There's a neoconservative point of view that folks are alright until they try to get the government to solve their problems. Advocate a minimum wage, an estate tax, a 55 MPH speed limit, a ban on indoor smoking, or some other meager regulation of commerce, and you've just supped from the cup of Stalin and Hitler, they say. People don't harm people, this view goes, government regs harm people.
This worldview would also have to make claims about just how things got so screwed up in Nazi Germany. It wouldn't be so much that people (average, decent, middle-class, church-going people) are inherently Fallen and corrupt, but that somehow they gave up too much power to the State and It forced an evil upon them.
Entering into the fray a few years ago came Daniel Jonah Goldhagen with his Hitler's Willing Executioners: Ordinary Germans and the Holocaust. Goldhagen documented how German culture going back decades if not centuries was full of racist propaganda and violence against the Jews. I read Goldhagen as saying the holocaust may have started before the turn of the 20th century.
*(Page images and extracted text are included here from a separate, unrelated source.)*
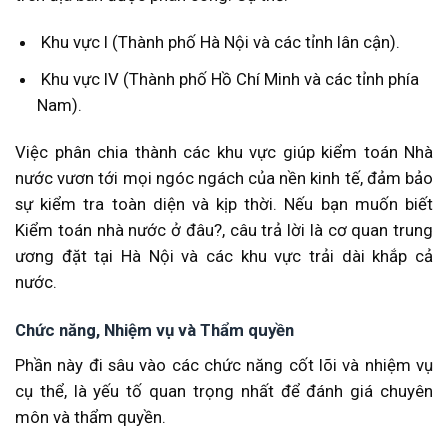
Khu vực I (Thành phố Hà Nội và các tỉnh lân cận).
Khu vực IV (Thành phố Hồ Chí Minh và các tỉnh phía
Nam).
Việc phân chia thành các khu vực giúp kiểm toán Nhà
nước vươn tới mọi ngóc ngách của nền kinh tế, đảm bảo
sự kiểm tra toàn diện và kịp thời. Nếu bạn muốn biết
Kiểm toán nhà nước ở đâu?, câu trả lời là cơ quan trung
ương đặt tại Hà Nội và các khu vực trải dài khắp cả
nước.
Chức năng, Nhiệm vụ và Thẩm quyền
Phần này đi sâu vào các chức năng cốt lõi và nhiệm vụ
cụ thể, là yếu tố quan trọng nhất để đánh giá chuyên
môn và thẩm quyền.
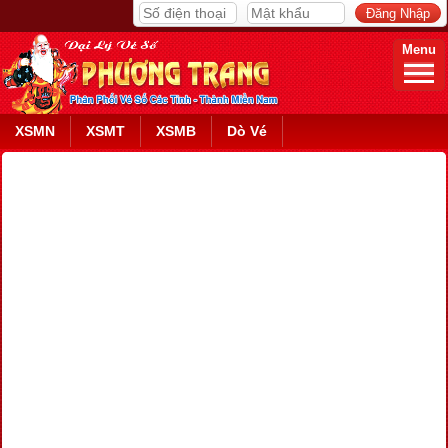
Menu
XSMN
XSMT
XSMB
Dò Vé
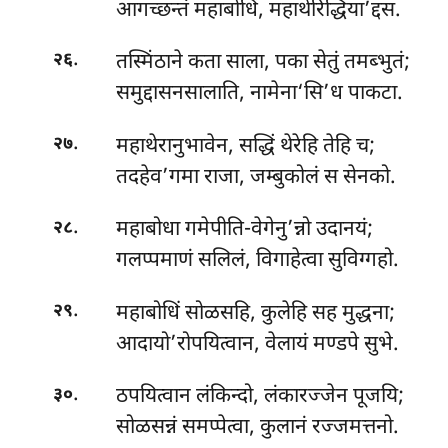
आगच्छन्तं महाबोधिं, महाथेरिद्धिया’द्दस.
.
तस्मिंठाने कता साला, पका सेतुं तमब्भुतं;
२६
समुद्दासनसालाति, नामेना‘सि’ध पाकटा.
.
महाथेरानुभावेन, सद्धिं थेरेहि तेहि च;
२७
तदहेव’गमा राजा, जम्बुकोलं स सेनको.
.
महाबोधा गमेपीति-वेगेनु’न्नो उदानयं;
२८
गलप्पमाणं सलिलं, विगाहेत्वा सुविग्गहो.
.
महाबोधिं सोळसहि, कुलेहि सह मुद्धना;
२९
आदायो’रोपयित्वान, वेलायं मण्डपे सुभे.
.
ठपयित्वान लंकिन्दो, लंकारज्जेन पूजयि;
३०
सोळसन्नं समप्पेत्वा, कुलानं रज्जमत्तनो.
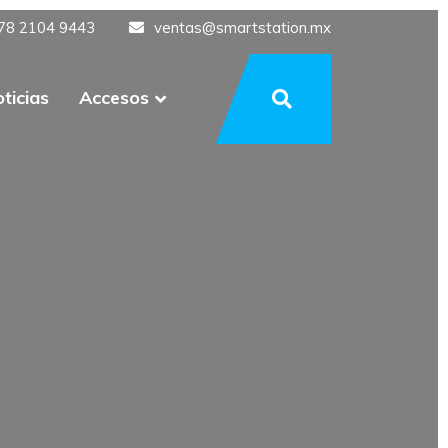
78 2104 9443
ventas@smartstation.mx
ticias
Accesos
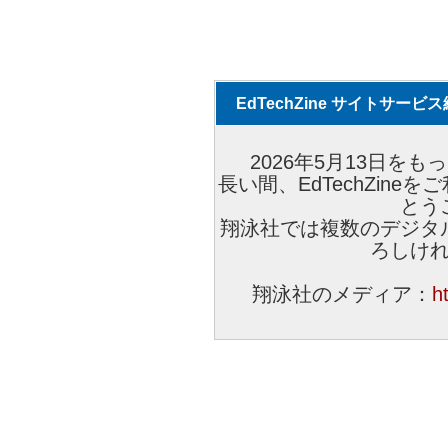
EdTechZine サイトサー
2026年5月13日をもっ
長い間、EdTechZin
とう
翔泳社では複数のデジタ
ろしけ
翔泳社のメディア：
h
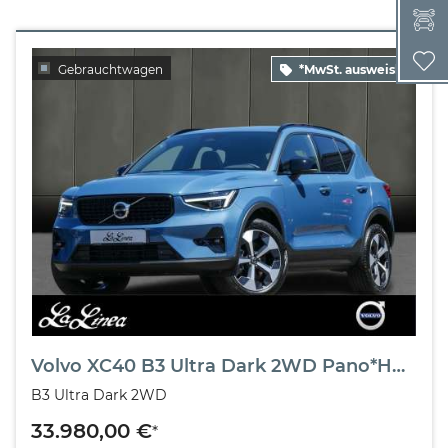
W
Gebrauchtwagen
*MwSt. ausweisbar
Volvo XC40 B3 Ultra Dark 2WD Pano*Harman/Kardon*360°*Memory
B3 Ultra Dark 2WD
33.980,00 €
*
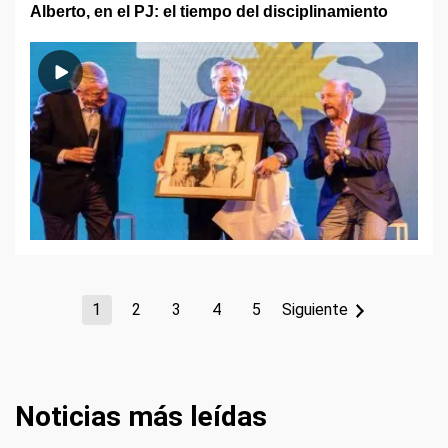
Alberto, en el PJ: el tiempo del disciplinamiento
1
2
3
4
5
Siguiente
Noticias más leídas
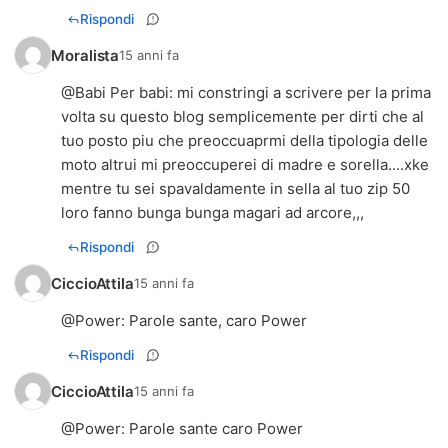
Rispondi
Moralista
15 anni fa
@Babi Per babi: mi constringi a scrivere per la prima
volta su questo blog semplicemente per dirti che al
tuo posto piu che preoccuaprmi della tipologia delle
moto altrui mi preoccuperei di madre e sorella....xke
mentre tu sei spavaldamente in sella al tuo zip 50
loro fanno bunga bunga magari ad arcore,,,
Rispondi
CiccioAttila
15 anni fa
@
Power
: Parole sante, caro Power
Rispondi
CiccioAttila
15 anni fa
@
Power
: Parole sante caro Power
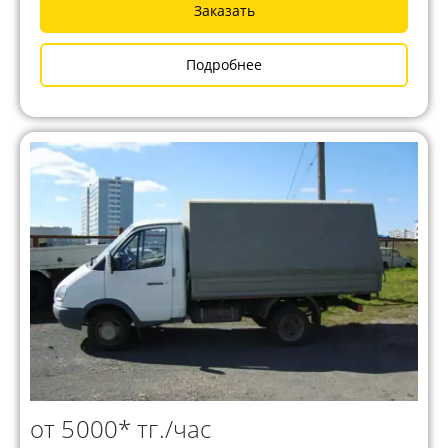
Заказать
Подробнее
от 5000* тг./час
The neocons were livid. See some objections at the Amazon site for the book. I specifically remember Richard John Neuhuas expressing outrage at the book. For someone like Neuhaus who would have been trained in a church tradition that believes in a Fall and Original Sin, I don't see the problem. I do see how Goldhagen's thesis of a completely fallen humanity, one ready to commit genocide at the fall of a hat, confronts the political view which relies on trappings of the Noble Savage to fight government intrusion. Perhaps Goldhagen's book makes it easier to believe in Hobbes' view that man is vile and corrupt and maybe a few meager regulations of commerce are to be tolerated.
Perhaps there are other reasons for reacting in this way to Goldhagen. I see the opposition to Goldhagen as a statement that the pre-Holocaust wasn't so big a deal.